I first wrote the following passage on December 28th, 2010. On that day many Christians observed the Feast of the Holy Innocents, the memorial to the first and unwitting martyrs for Christ.
I think of Anne on this day as I think about the parents of those babies, slaughtered by Herod's secret police in a pogrom intended just to make sure that no peasant pretenders would arise to trouble Herod's horrendous rule. There is no news here, of course. Bloody old Herod had murdered sons and wife and colleagues and friends to protect his power. What were the lives of a few dozen infants in that nondescript little hick town of Bethlehem?
Why? Perhaps the parents asked this. Why did my baby die? What purpose could such slaughter accomplish, other than the agenda of that half-Idumean tyrant on the Jerusalem throne? This is a question that haunts me sometimes, and must haunt anyone who loses love through tragedy. What could be accomplished in Anne's dying? Why did it happen?
A well-meaning soul said to me, "God needed another angel in heaven, so he took Anne." This was early in the process and my personal supply of graciousness was nearing zero. "I needed her more," I said without smiling. After all, God can whip up a new batch of angels in the wink of an eye or the twitch of a finger. Had my Annie died because of a heavenly labor shortage? Had she been abducted through some sort of Divine press gang maneuver to fill up the ranks of the celestial choirs...or in her case because there was an opening in the heavenly nursery? Was God simply too lazy or incompetent to fill the spots Godself?
Of course not. That is merely the foolishness of having nothing helpful to say. God didn't kidnap Anne because angelic recruitment numbers were down. Like the Holy Innocents, she died in the Great Battle that still rages--light against darkness, life versus death, hope against despair, God versus the Evil One. Every war produces casualties. Death is the final enemy to be conquered, and death fights for survival (one of the paradoxes of existence) at every moment.
If anyone wanted her dead, it was the Enemy, the Evil One. If I direct my anger anywhere (and I do), it is against this dark and malevolent power that assassinated her rather than having to face her on the front lines. I hate Death, and I will not surrender to the powers of the Evil One. Anne was a powerful warrior princess for the Eternal Good. She was Xena with a love for children, the poor, and the lonely. She was an Amazon of loving service with breast burned off from the caring. Anne was a juggernaut of joy for babies, puppies and all in need. She was Wonder Woman, packing a bus with diapers for the needy or planning alternative giving opportunities for our congregation. She was a front line trooper who threw herself into the fray.
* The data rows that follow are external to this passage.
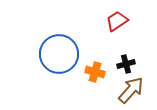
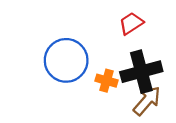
black cross: (126, 64) -> (141, 72), size x2.0

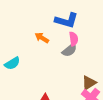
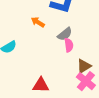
pink semicircle: (74, 39) -> (69, 45), moved

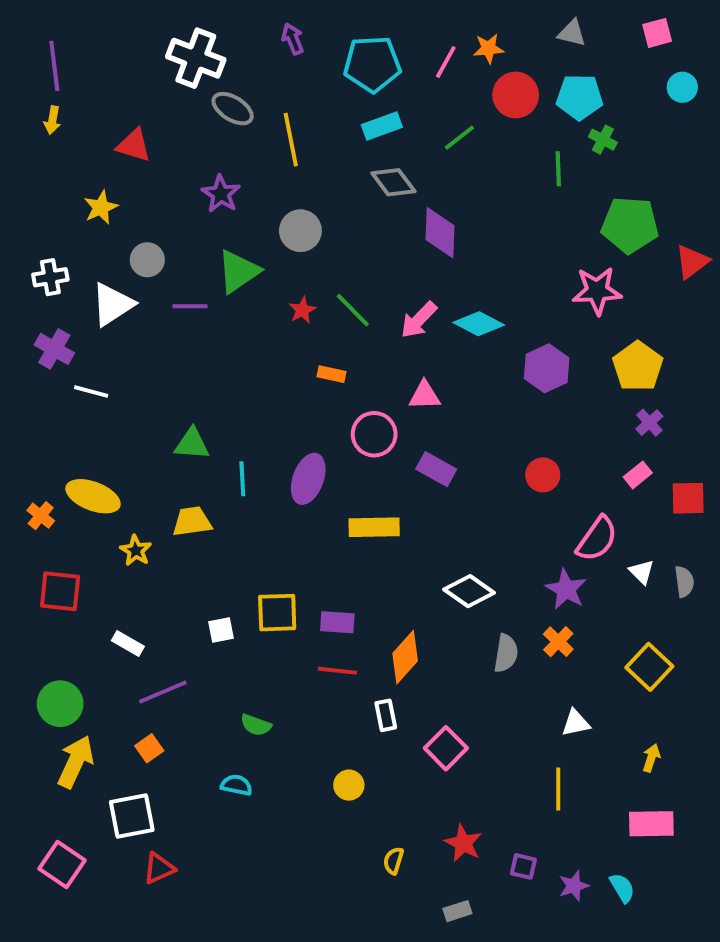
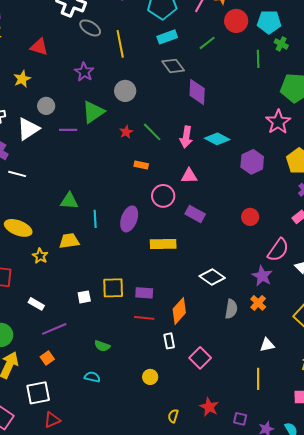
pink star: (597, 291) -> (278, 122), turned -30
pink arrow: (419, 320) -> (186, 137), turned -35

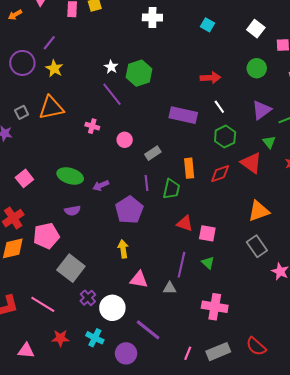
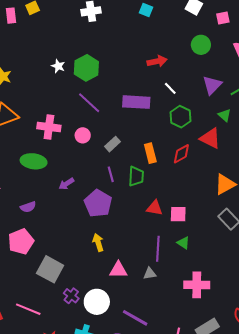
purple line: (112, 94) -> (89, 103), moved
pink cross: (92, 126) -> (49, 127), size x1.6
green ellipse: (70, 176) -> (34, 161), moved
purple semicircle: (72, 211) -> (28, 207), moved

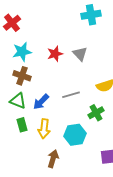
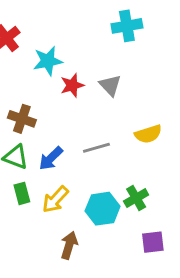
cyan star: (22, 52) -> (48, 61), moved
green cross: (96, 113) -> (136, 198), moved
yellow arrow: (44, 129) -> (55, 200), turned 36

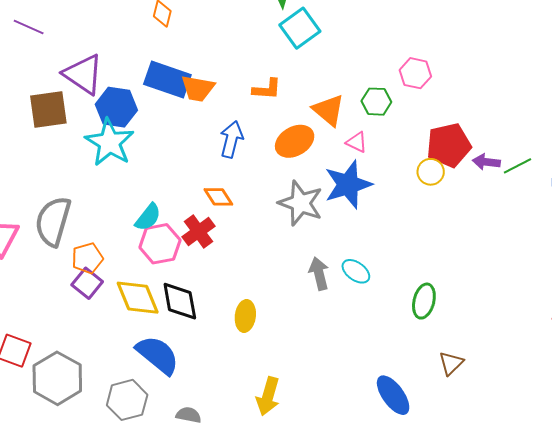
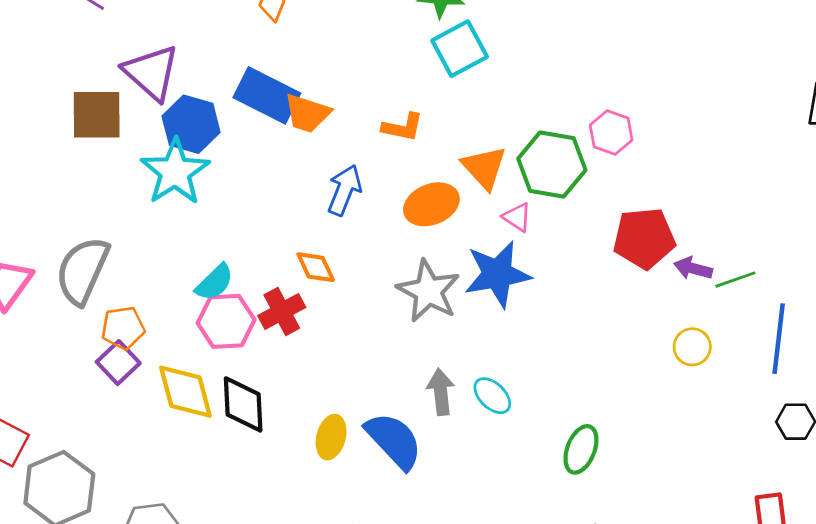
green hexagon: (376, 102) -> (552, 164), size x1.6
yellow circle: (431, 172) -> (692, 347), moved
blue semicircle: (158, 355) -> (394, 441), moved

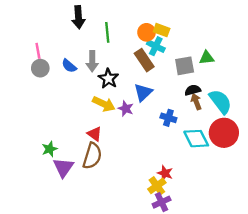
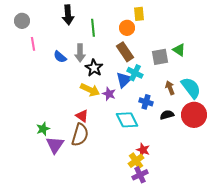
yellow rectangle: (162, 30) -> (139, 14), moved, turned 64
cyan cross: (156, 46) -> (135, 73), moved
green triangle: (207, 58) -> (179, 50), turned 40
gray circle: (40, 68) -> (22, 21), moved
black semicircle: (193, 90) -> (167, 115), moved
cyan diamond: (196, 139) -> (127, 120), moved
If anyone wanted her dead, it was the Enemy, the Evil One. Perhaps Anne was marked as a high-value target in this particular battle. There is no question that killing her has had profound secondary effects. I live in the blast radius of that attack every day, and the temptations to despair have been huge. Collateral damage among those of us who loved her has been extreme.
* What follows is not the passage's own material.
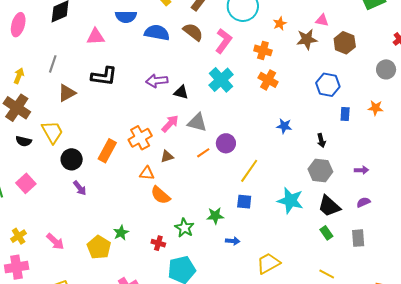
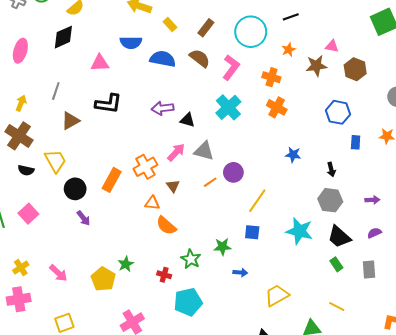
brown triangle: (167, 157) -> (173, 186), turned -48

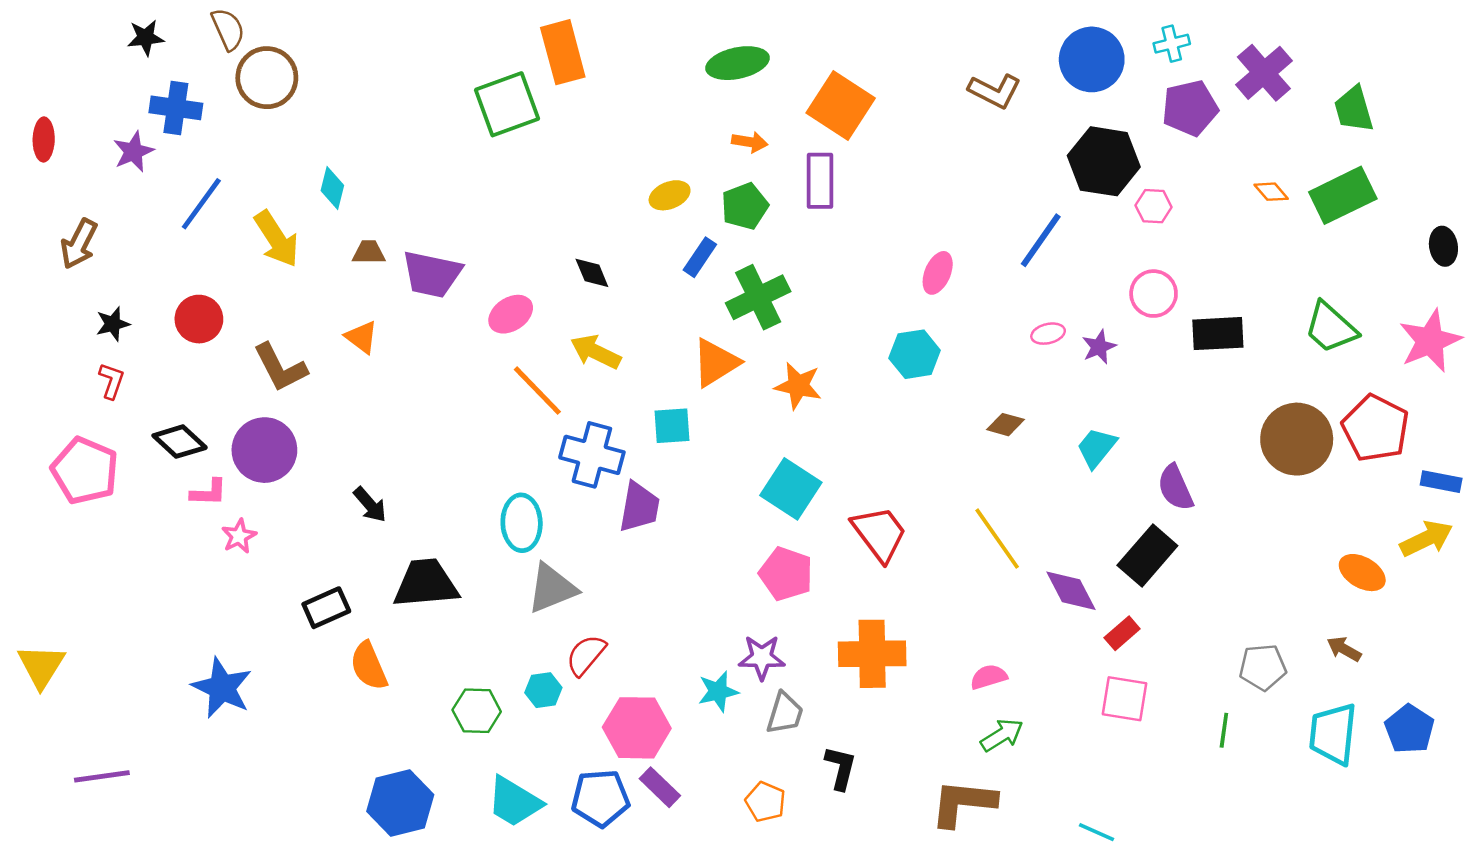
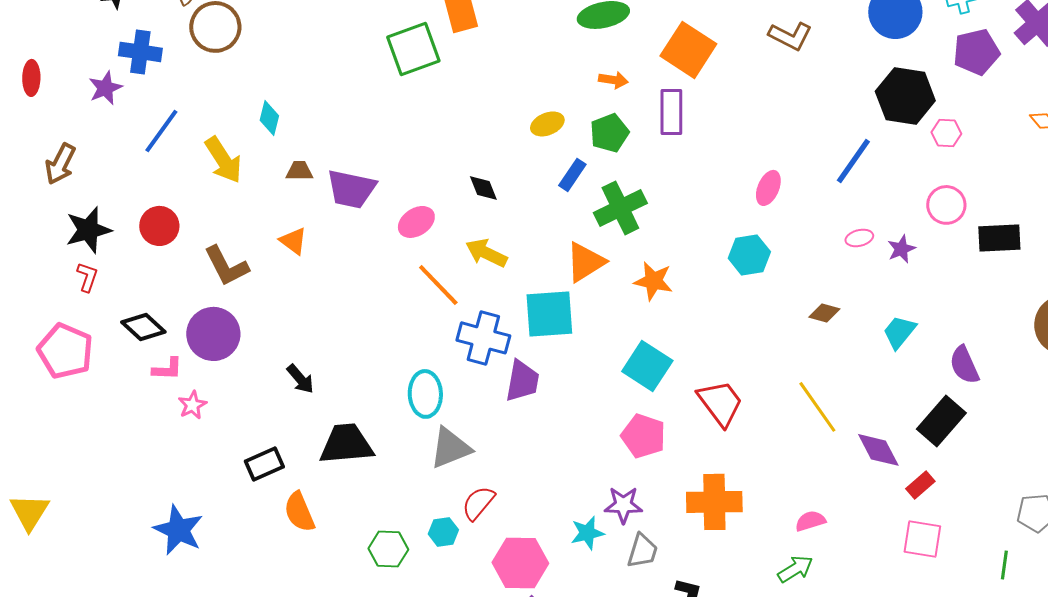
brown L-shape: (995, 91) -> (790, 36), moved
black star: (113, 324) -> (88, 230), size x1.6
cyan square: (672, 426) -> (549, 314), size x1.6
green arrow: (1002, 735) -> (795, 569), moved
But the Enemy made a strategic error. Even in her dying, Anne carried the fight to the Enemy with her courage, determination, and love. Her dying was another victory in the war, a witness in itself to the powers of Faith, Hope and Love. As I carried a check to the Nebraska Synod offices for Tanzania ministry in Anne's name, another victory was won. As I bring a gift to the Bryan School of Nursing, the battle continues. Even as I shared her clothing with the Bridges to Hope warehouse, she continues to give life to those in need.
Our Annie was no kidnapped slave, no dancing girl in the heavenly courts. She was an Innocent who was slaughtered, but she died for the cause. She was a soldier in the battle. She gave her life everyday for Love, for the Innocent who died first for her. What I know today is that my life is taken up in that same battle. We worked and fought together for a lifetime--her lifetime--in that great battle. I promise, dear one, in the name of Jesus to continue the fight. It has been a privilege to serve with you.